Noticias como esta nos recuerdan que los límites de velocidad no están de adorno, y que un radar en la A-376 -prácticamente recta- puede ser una puñeta para quien va a 120-130 y se piensa que va circulando por una autopista de peaje. De haber estado un radar ahí, este comentario no habría tenido lugar, o lo tendría más adelante en otra vía, otro día. Todo por evitar una multa, que es lo que más nos preocupa a todos.

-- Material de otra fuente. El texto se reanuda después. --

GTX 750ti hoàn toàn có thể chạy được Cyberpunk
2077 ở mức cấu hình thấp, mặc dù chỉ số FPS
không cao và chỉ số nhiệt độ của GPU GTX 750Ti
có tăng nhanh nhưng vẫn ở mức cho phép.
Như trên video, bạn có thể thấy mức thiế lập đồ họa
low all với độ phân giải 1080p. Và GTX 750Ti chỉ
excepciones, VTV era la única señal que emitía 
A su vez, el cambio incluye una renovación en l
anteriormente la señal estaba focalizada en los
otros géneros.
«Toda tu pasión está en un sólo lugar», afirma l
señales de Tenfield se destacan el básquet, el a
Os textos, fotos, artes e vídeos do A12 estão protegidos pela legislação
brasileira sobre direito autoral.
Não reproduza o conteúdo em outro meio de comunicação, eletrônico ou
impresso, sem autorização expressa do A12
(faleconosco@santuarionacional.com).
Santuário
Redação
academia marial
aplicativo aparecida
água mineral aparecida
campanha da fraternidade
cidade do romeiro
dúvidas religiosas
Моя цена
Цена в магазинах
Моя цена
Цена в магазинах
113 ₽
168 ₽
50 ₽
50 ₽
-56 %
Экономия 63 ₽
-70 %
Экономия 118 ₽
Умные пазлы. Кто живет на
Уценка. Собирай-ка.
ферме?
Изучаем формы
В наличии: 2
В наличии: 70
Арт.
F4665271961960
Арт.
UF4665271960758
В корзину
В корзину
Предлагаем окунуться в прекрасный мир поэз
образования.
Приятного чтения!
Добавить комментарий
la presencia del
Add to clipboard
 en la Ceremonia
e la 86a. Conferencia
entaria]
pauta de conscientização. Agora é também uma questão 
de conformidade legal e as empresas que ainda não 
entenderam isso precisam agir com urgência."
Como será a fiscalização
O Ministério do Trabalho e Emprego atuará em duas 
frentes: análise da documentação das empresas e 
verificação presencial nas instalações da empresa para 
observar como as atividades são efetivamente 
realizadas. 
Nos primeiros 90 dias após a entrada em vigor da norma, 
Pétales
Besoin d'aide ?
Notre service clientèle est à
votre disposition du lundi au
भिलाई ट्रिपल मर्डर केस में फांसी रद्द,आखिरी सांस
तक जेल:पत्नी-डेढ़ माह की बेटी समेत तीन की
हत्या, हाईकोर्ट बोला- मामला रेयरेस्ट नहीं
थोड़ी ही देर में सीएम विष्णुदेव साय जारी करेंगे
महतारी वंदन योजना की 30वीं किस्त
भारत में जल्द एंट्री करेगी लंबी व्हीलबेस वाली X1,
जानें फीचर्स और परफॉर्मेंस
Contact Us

Si fue la primera vez que Reyes condujo a esa velocidad, me visto de flamenca. Dice una información deportiva de 2015 que el alcalde de El Coronil (Sevilla), entonces Jerónimo Guerrero, le dedicó estas palabras: «Lamentable @JoseReyes_19 en la autovía de Utrera intentado echarme deliberadamente de la carretera. Grabado por mi acompañante y Denunciado». No he encontrado el original, ya que fue borrado, pero no haré más preguntas, señoría.

Que cada uno tome de este evento las conclusiones que quiera tomar. Para un servidor están bastante claras. De ahí el título de esta entrada, «Las imprudencias se pagan», que fue eslogan de una campaña de Tráfico hace varios años. No ha dejado de estar vigente.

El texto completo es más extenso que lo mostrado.